§ Try it
I would like the lines below, from the one with "e Development" through the one with "Walls of Your", copied exactly and without any pictures.

[Data provided Boundary: Start]

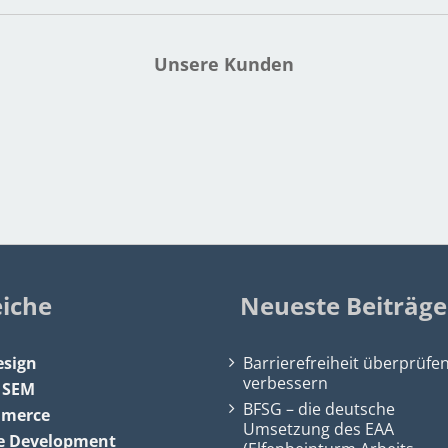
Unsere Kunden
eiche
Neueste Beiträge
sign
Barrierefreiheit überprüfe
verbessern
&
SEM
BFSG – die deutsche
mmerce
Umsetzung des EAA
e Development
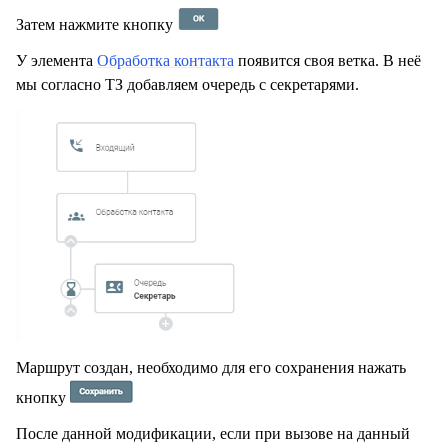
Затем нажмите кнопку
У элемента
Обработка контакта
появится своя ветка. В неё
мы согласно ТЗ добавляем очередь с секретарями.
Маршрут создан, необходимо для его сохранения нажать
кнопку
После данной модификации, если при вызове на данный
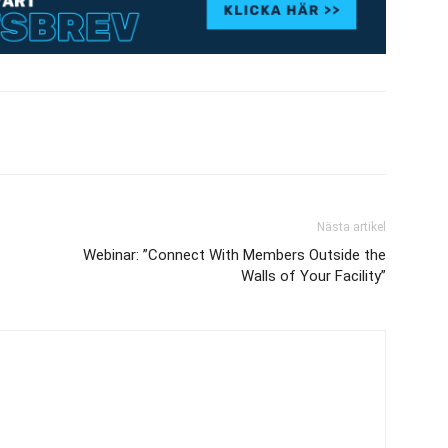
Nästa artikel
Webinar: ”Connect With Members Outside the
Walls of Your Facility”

[Data provided Boundary: End]
[Data provided Boundary: Start]

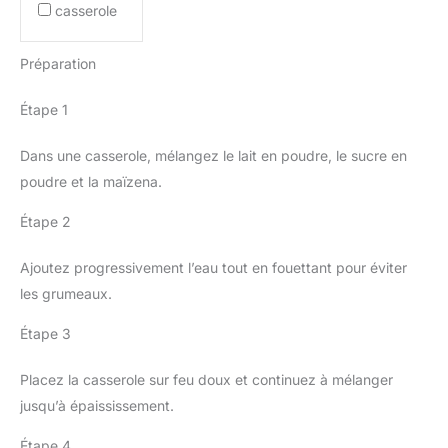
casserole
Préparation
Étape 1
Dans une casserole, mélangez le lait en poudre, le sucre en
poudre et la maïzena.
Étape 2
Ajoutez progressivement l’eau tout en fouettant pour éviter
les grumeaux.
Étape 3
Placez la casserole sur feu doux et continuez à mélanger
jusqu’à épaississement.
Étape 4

[Data provided Boundary: End]
[Data provided Boundary: Start]

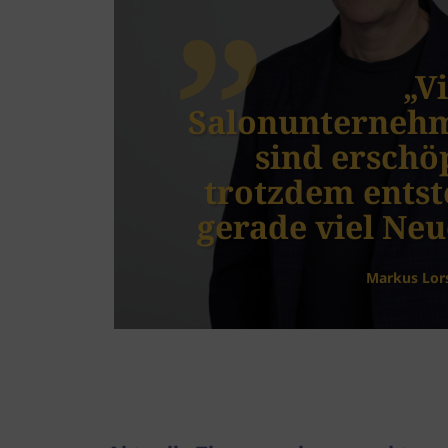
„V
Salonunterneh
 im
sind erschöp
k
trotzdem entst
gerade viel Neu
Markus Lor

[Data provided Boundary: End]

§ Exercise answer
e Development
Затем нажмите кнопку
У элемента
Обработка контакта
появится своя ветка. В неё
мы согласно ТЗ добавляем очередь с секретарями.
Маршрут создан, необходимо для его сохранения нажать
кнопку
После данной модификации, если при вызове на данный
Nästa artikel
Webinar: ”Connect With Members Outside the
Walls of Your Facility”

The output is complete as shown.